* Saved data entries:

• • • •

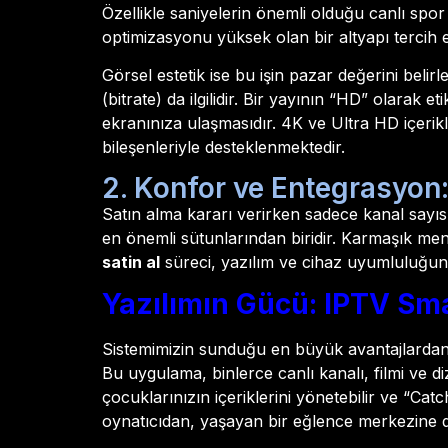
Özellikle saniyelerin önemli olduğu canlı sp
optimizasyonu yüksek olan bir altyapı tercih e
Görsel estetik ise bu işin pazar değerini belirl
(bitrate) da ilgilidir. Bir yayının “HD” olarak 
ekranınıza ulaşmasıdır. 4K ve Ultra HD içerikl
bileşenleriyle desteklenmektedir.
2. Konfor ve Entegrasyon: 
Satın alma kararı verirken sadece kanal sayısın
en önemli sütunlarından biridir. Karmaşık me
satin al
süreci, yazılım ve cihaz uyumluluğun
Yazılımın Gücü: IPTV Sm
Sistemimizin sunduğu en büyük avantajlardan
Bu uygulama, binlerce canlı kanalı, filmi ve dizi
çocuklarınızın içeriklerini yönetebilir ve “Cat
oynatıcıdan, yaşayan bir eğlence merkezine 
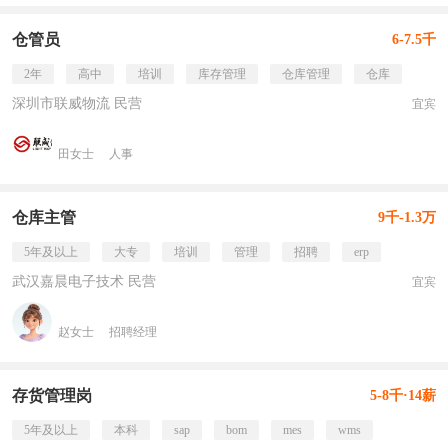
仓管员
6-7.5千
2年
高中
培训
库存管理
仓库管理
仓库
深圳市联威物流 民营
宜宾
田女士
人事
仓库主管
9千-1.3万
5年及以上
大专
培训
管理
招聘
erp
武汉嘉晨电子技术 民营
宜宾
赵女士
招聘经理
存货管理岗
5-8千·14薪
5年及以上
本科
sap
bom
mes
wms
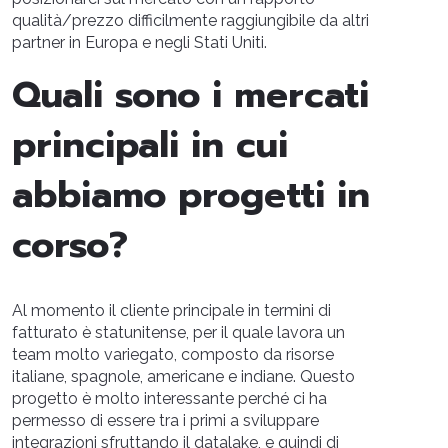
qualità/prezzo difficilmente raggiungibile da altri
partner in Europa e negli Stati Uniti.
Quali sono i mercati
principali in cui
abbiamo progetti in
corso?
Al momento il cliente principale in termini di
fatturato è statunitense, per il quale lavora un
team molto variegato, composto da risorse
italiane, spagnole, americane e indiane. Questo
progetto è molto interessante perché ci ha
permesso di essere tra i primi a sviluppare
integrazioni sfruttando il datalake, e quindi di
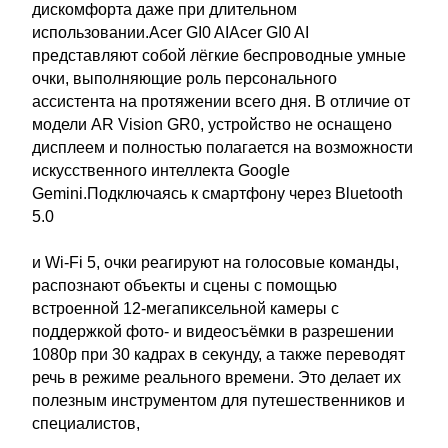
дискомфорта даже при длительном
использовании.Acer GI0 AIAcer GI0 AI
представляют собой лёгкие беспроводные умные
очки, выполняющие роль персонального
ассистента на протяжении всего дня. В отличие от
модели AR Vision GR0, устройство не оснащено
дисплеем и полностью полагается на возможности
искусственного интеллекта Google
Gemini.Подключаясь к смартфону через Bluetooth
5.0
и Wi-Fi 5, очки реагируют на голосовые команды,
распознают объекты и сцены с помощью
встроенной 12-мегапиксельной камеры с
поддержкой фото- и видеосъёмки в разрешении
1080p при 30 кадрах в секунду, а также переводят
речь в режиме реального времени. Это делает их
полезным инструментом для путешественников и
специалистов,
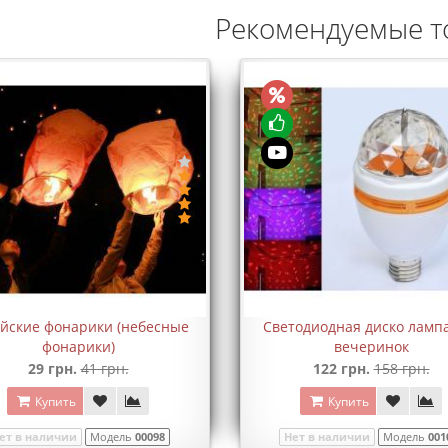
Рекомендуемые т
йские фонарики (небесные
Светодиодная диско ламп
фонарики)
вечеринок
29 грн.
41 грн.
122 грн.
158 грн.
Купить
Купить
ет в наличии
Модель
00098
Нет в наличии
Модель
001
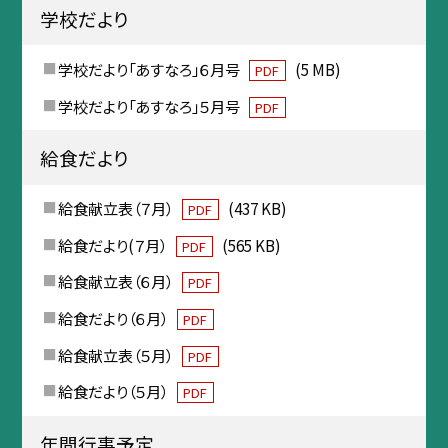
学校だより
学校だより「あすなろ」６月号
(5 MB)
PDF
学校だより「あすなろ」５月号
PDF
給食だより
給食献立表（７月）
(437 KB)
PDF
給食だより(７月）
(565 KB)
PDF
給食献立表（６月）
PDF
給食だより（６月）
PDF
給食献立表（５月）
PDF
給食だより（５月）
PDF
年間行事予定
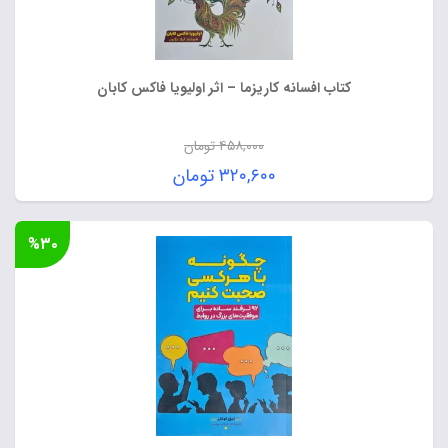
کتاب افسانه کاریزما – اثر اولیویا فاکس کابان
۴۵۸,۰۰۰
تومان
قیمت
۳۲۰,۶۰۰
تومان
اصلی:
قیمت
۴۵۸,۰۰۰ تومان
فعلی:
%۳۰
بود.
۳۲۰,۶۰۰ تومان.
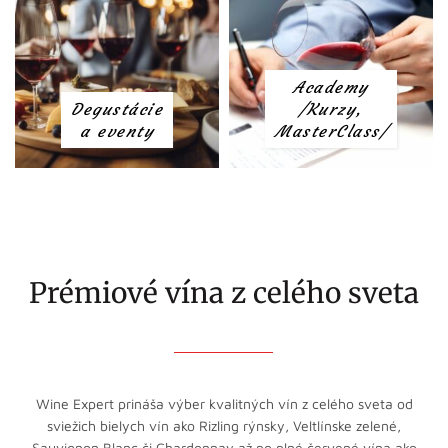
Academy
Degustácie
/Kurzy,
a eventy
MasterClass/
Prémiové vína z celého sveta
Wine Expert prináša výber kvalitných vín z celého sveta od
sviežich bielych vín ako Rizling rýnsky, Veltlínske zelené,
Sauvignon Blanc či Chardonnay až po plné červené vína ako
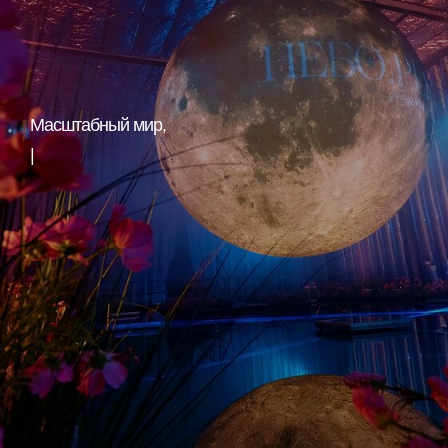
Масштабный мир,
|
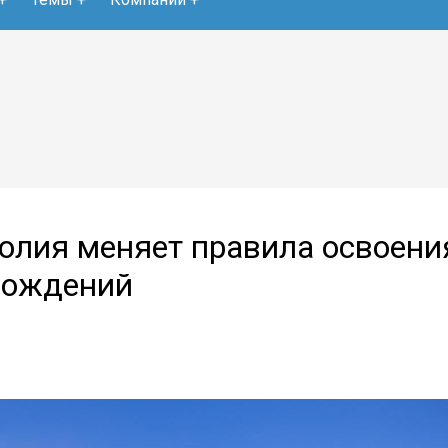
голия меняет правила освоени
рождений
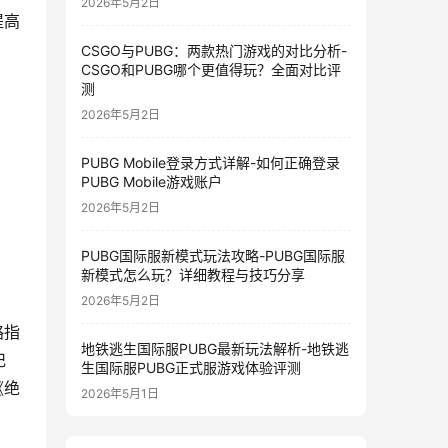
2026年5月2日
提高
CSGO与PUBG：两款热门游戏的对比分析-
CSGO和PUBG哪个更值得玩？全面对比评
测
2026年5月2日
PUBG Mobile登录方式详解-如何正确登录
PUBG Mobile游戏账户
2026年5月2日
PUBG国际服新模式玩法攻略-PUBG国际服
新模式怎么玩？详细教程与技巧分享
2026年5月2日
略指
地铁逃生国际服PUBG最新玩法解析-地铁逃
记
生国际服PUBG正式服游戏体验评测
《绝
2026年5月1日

• • • •

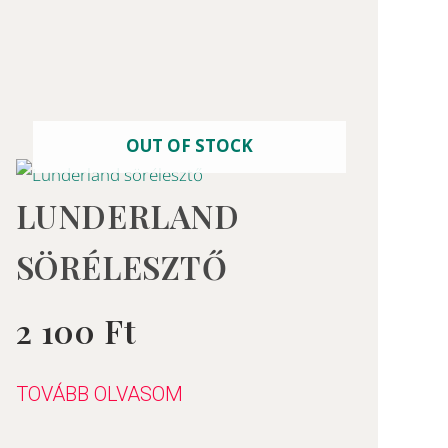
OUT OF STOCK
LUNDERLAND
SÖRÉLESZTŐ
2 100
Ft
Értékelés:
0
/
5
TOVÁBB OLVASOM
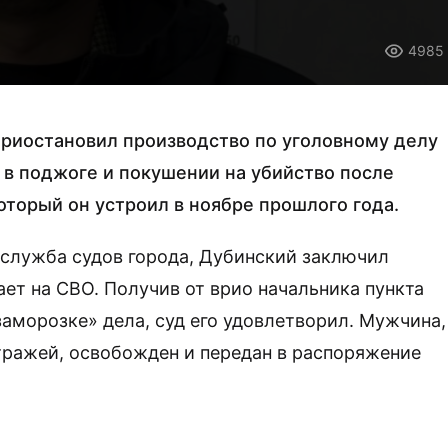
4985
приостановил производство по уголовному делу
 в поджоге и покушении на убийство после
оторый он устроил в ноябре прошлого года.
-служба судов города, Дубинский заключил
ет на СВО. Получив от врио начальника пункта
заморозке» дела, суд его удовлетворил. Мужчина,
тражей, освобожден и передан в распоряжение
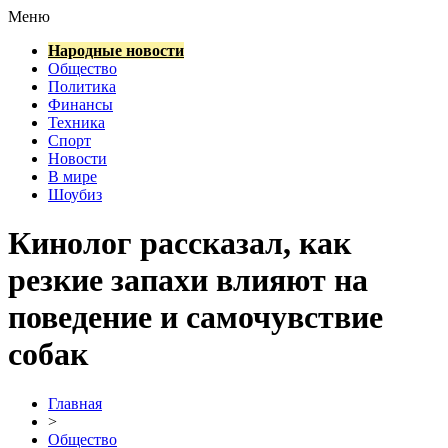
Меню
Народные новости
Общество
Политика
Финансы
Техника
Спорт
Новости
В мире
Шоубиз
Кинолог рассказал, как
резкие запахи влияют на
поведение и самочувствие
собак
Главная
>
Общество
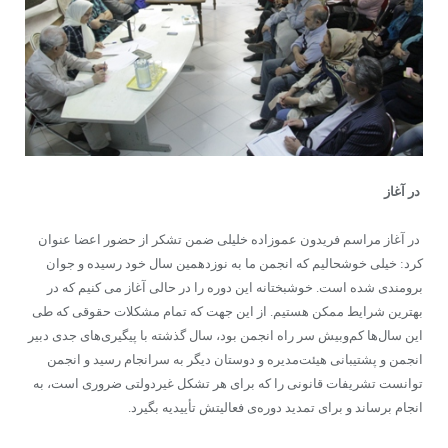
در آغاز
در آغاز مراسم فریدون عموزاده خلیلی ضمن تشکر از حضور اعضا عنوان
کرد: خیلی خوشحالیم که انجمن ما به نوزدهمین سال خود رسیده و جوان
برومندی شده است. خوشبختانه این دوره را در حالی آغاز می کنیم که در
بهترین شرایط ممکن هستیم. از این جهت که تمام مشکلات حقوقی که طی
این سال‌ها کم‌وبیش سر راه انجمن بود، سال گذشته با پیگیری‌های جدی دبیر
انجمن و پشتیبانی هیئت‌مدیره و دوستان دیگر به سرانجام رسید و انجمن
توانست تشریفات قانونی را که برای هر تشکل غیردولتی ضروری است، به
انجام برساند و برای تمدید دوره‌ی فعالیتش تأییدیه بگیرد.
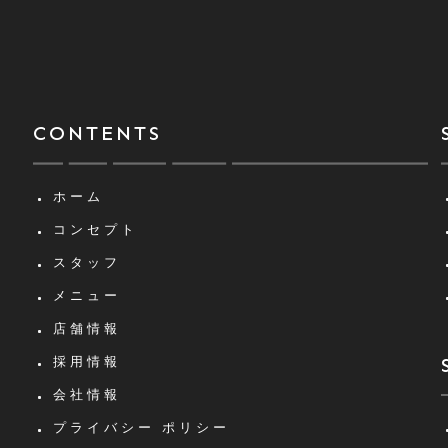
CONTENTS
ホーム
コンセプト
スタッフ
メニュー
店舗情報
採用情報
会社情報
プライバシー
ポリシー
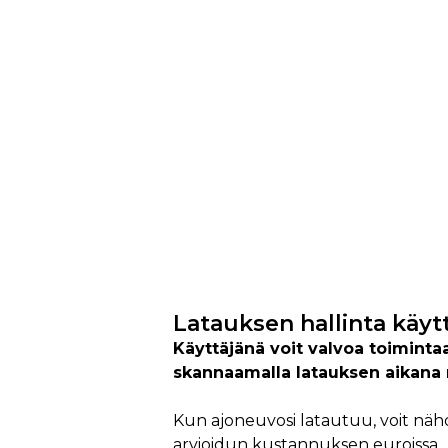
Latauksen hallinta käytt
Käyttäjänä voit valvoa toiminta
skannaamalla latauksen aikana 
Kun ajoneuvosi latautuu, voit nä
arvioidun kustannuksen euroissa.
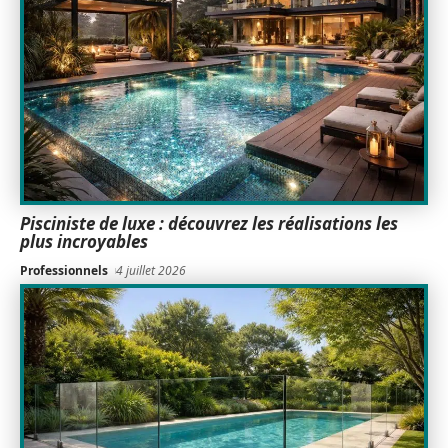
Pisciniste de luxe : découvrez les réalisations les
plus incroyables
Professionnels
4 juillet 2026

• • • •

Lines with the word "voit" in them should be copied from the preceding records.

* THE COMPLETED TASK:
Käyttäjänä voit valvoa toiminta
Kun ajoneuvosi latautuu, voit nä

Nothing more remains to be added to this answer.